SSD Simulator Design
We have designed and implemented a SSD simulator that is based on the hardware diagram in Figure 1 . The first version of our SSD simulator focused on software components (for instance, FTL schemes, garbage collection, and wear-leveling); we considered a simplified hardware model that simulated a single Plane with a simplified channel implementation.
Since this version of our simulator was limited by a simplified hardware model and not easy to extend due to a highly coupled implementation with DiskSim, we redesigned and re-implemented the simulator with an objectoriented approach. Our new simulator is entirely eventdriven and written in a familiar language, C++; we achieve modularity, low coupling, and high cohesion. Our hardwarelevel diagram is shown in Figure 1 . 
Object-Oriented Component Design
The simulator was written as a single-threaded program in C++ for simplicity.
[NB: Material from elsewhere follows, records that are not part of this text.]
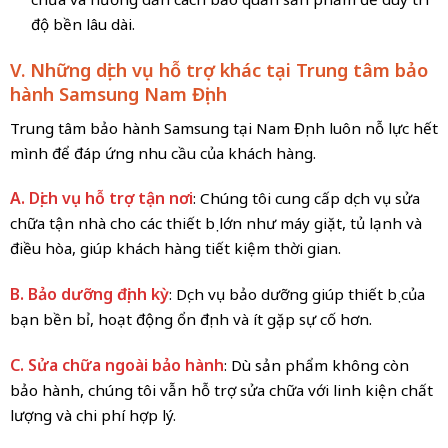
độ bền lâu dài.
V. Những dịch vụ hỗ trợ khác tại Trung tâm bảo
hành Samsung Nam Định
Trung tâm bảo hành Samsung tại Nam Định luôn nỗ lực hết
mình để đáp ứng nhu cầu của khách hàng.
A. Dịch vụ hỗ trợ tận nơi
: Chúng tôi cung cấp dịch vụ sửa
chữa tận nhà cho các thiết bị lớn như máy giặt, tủ lạnh và
điều hòa, giúp khách hàng tiết kiệm thời gian.
B. Bảo dưỡng định kỳ
: Dịch vụ bảo dưỡng giúp thiết bị của
bạn bền bỉ, hoạt động ổn định và ít gặp sự cố hơn.
C. Sửa chữa ngoài bảo hành
: Dù sản phẩm không còn
bảo hành, chúng tôi vẫn hỗ trợ sửa chữa với linh kiện chất
lượng và chi phí hợp lý.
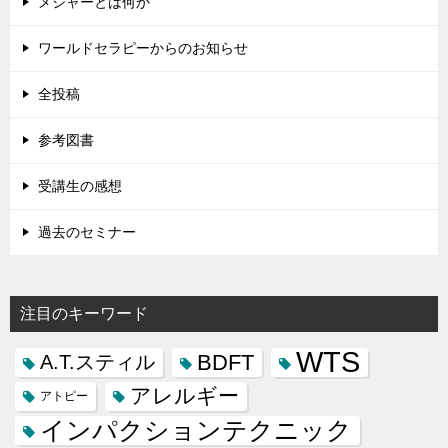
メジャーとは何か
ワールドセラピーからのお知らせ
全投稿
参考図書
受講生の感想
過去のセミナー
注目のキーワード
WTS
BDFT
A.T.スティル
アレルギー
アトピー
インパクションテクニック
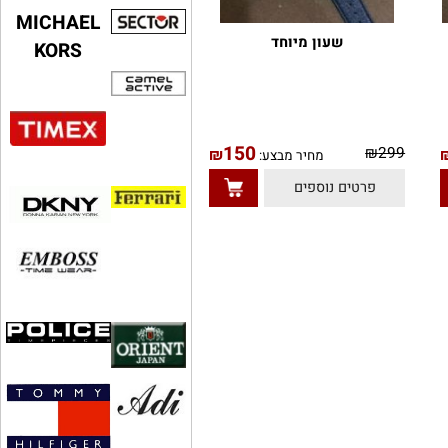
MICHAEL
שעון מיוחד
KORS
150
₪
299
₪
מחיר מבצע:
פרטים נוספים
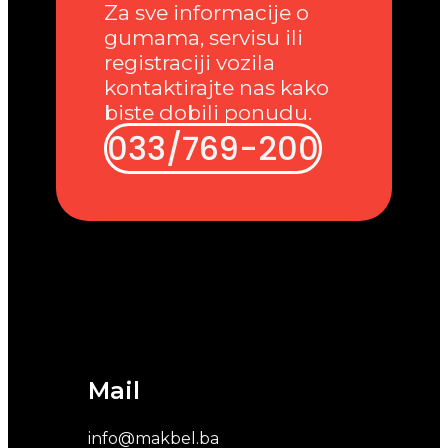
Za sve informacije o
gumama, servisu ili
registraciji vozila
kontaktirajte nas kako
biste dobili ponudu.
033/769-200
Mail
info@makbel.ba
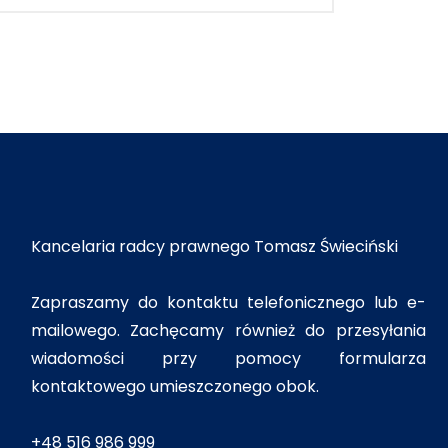
Kancelaria radcy prawnego Tomasz Świeciński
Zapraszamy do kontaktu telefonicznego lub e-
mailowego. Zachęcamy również do przesyłania
wiadomości przy pomocy formularza
kontaktowego umieszczonego obok.
+48 516 986 999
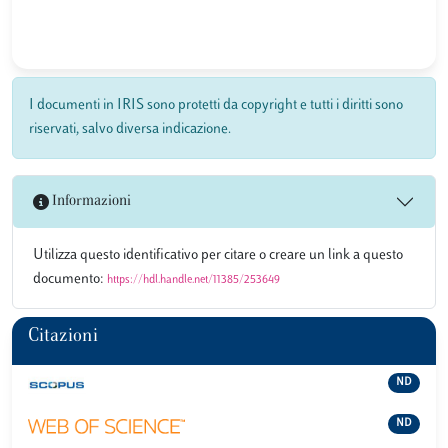
I documenti in IRIS sono protetti da copyright e tutti i diritti sono
riservati, salvo diversa indicazione.
Informazioni
Utilizza questo identificativo per citare o creare un link a questo
documento:
https://hdl.handle.net/11385/253649
Citazioni
ND
ND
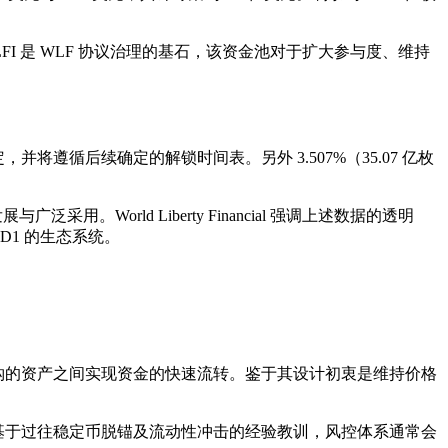
I 是 WLF 协议治理的基石，该资金池对于扩大参与度、维持
即被锁定，并将遵循后续确定的解锁时间表。另外 3.507%（35.07 亿枚
World Liberty Financial 强调上述数据的透明
D1 的生态系统。
挂钩的资产之间实现资金的快速流转。鉴于其设计初衷是维持价格
，基于过往稳定币脱锚及流动性冲击的经验教训，风控体系通常会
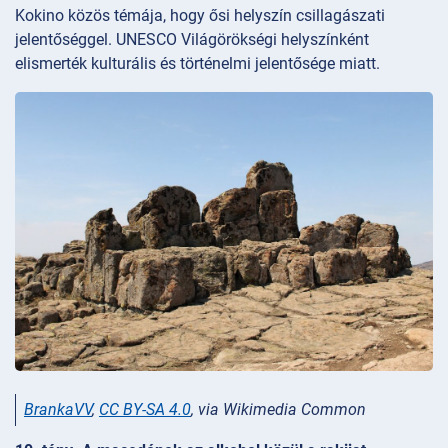
Kokino közös témája, hogy ősi helyszín csillagászati
jelentőséggel. UNESCO Világörökségi helyszínként
elismerték kulturális és történelmi jelentősége miatt.
BrankaVV
,
CC BY-SA 4.0
, via Wikimedia Common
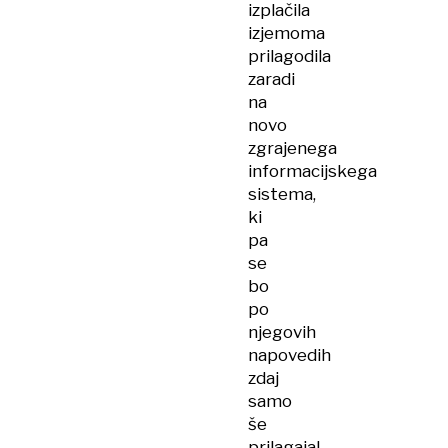
izplačila
izjemoma
prilagodila
zaradi
na
novo
zgrajenega
informacijskega
sistema,
ki
pa
se
bo
po
njegovih
napovedih
zdaj
samo
še
prilagajal.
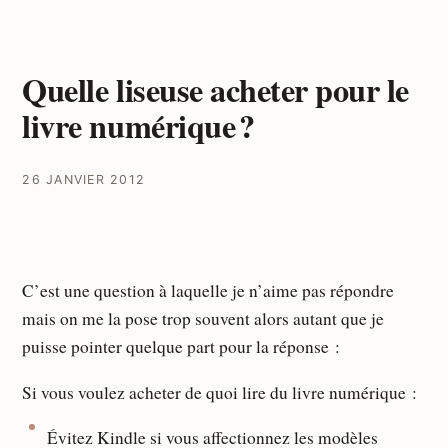
Quelle liseuse acheter pour le
livre numérique ?
26 JANVIER 2012
C’est une question à laquelle je n’aime pas répondre
mais on me la pose trop souvent alors autant que je
puisse pointer quelque part pour la réponse :
Si vous voulez acheter de quoi lire du livre numérique :
Évitez Kindle si vous affectionnez les modèles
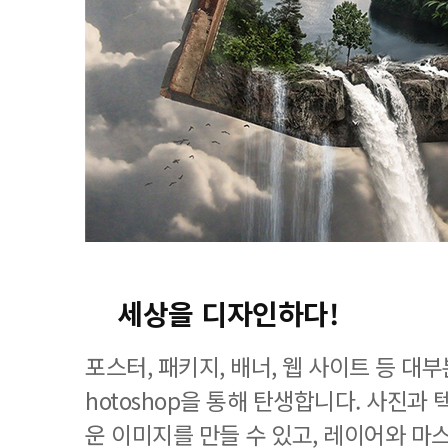
세상을 디자인하다!
포스터, 패키지, 배너, 웹 사이트 등 대
hotoshop을 통해 탄생합니다. 사진과
운 이미지를 만들 수 있고, 레이어와 마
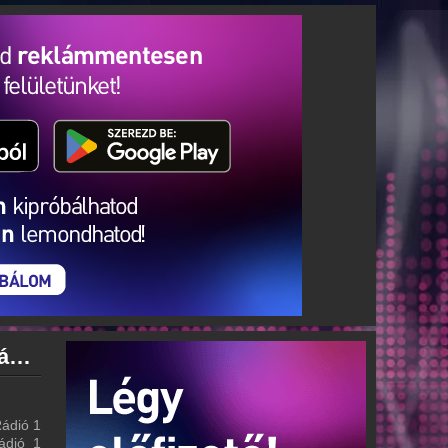
Rádió 1 Salgótarján archívum - Rádió 1 Salgótarján podcasts - Rádió 1 Salgótarján visszahallgatás
Rádió 1
Rádió 1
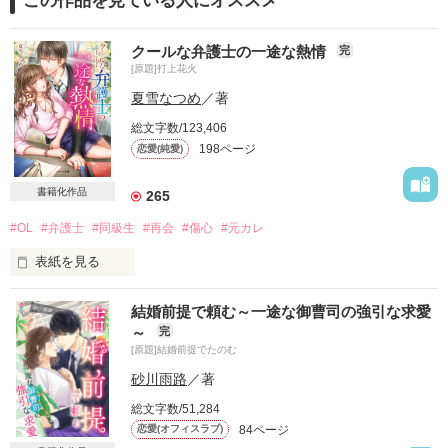
この作品を見ている人にオススメ
クールな弁護士の一途な熱情
完
[原題]打上花火
夏雪なつめ
／著
総文字数/123,406
198ページ
恋愛(純愛)
書籍化作品
265
#OL
#弁護士
#同級生
#再会
#傷心
#元カレ
表紙を見る
暮らしていた東京を離れ

結婚前提で頼む～一途な御曹司の強引な求愛
～
完
数年ぶりに戻ってきた地元。

[原題]結婚前提でたのむ
そこで再会したのは

砂川雨路
／著
総文字数/51,284
あの頃、ひと夏だけ付き合った

84ページ
恋愛(オフィスラブ)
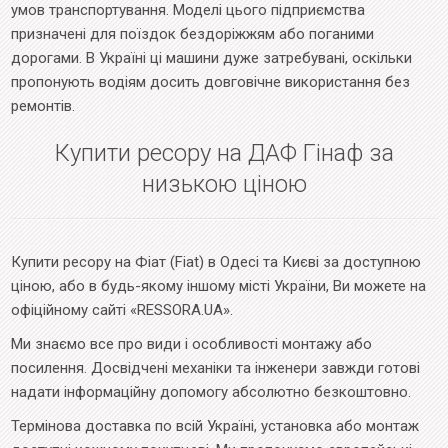
умов транспортування. Моделі цього підприємства
призначені для поїздок бездоріжжям або поганими
дорогами. В Україні ці машини дуже затребувані, оскільки
пропонують водіям досить довговічне використання без
ремонтів.
Купити ресору на ДАФ Гінаф за
низькою ціною
Купити ресору на Фіат (Fiat) в Одесі та Києві за доступною
ціною, або в будь-якому іншому місті України, Ви можете на
офіційному сайті «RESSORA.UA».
Ми знаємо все про види і особливості монтажу або
посилення. Досвідчені механіки та інженери завжди готові
надати інформаційну допомогу абсолютно безкоштовно.
Термінова доставка по всій Україні, установка або монтаж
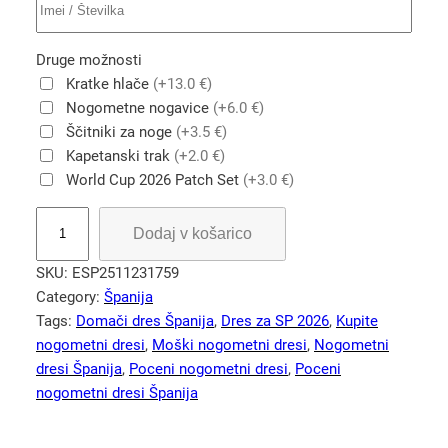
Druge možnosti
Kratke hlače
(+13.0 €)
Nogometne nogavice
(+6.0 €)
Ščitniki za noge
(+3.5 €)
Kapetanski trak
(+2.0 €)
World Cup 2026 Patch Set
(+3.0 €)
Š
Dodaj v košarico
p
a
SKU:
ESP2511231759
n
Category:
Španija
i
Tags:
Domači dres Španija
, 
Dres za SP 2026
, 
Kupite
j
nogometni dresi
, 
Moški nogometni dresi
, 
Nogometni
a
dresi Španija
, 
Poceni nogometni dresi
, 
Poceni
2
nogometni dresi Španija
0
2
C++ could provide a comprehensible object-oriented scheme where each class instance represented a hardware or software component. The UML diagram of all C++ classes used by the SSD simulator is in [12] . FlashSim is integrated with Disksim's C code. The classes in the SSD simulator for hardware and software components are as follows:
Hardware Component Design
• SSD: The SSD class serves to provide an interface to Disksim and provide a single class to instantiate in order to create the SSD simulator module. The SSD class creates event objects to wrap the Disksim ioreq event structures and returns the event time to disksim.
• Package: The package class represents a group of flash dies that share a bus channel. The package class allocates its dies in its constructor and connects the dies to a bus channel. The package also facilitates addressing.
• Die: A die is a single flash chip organized into a set of planes. Dies are connected to bus channels, but individual planes contained in the die buffer bus transfers. In future development, the highest level at which merge operations may take place will be at the die level. The corresponding event object is updated with the merge delay time.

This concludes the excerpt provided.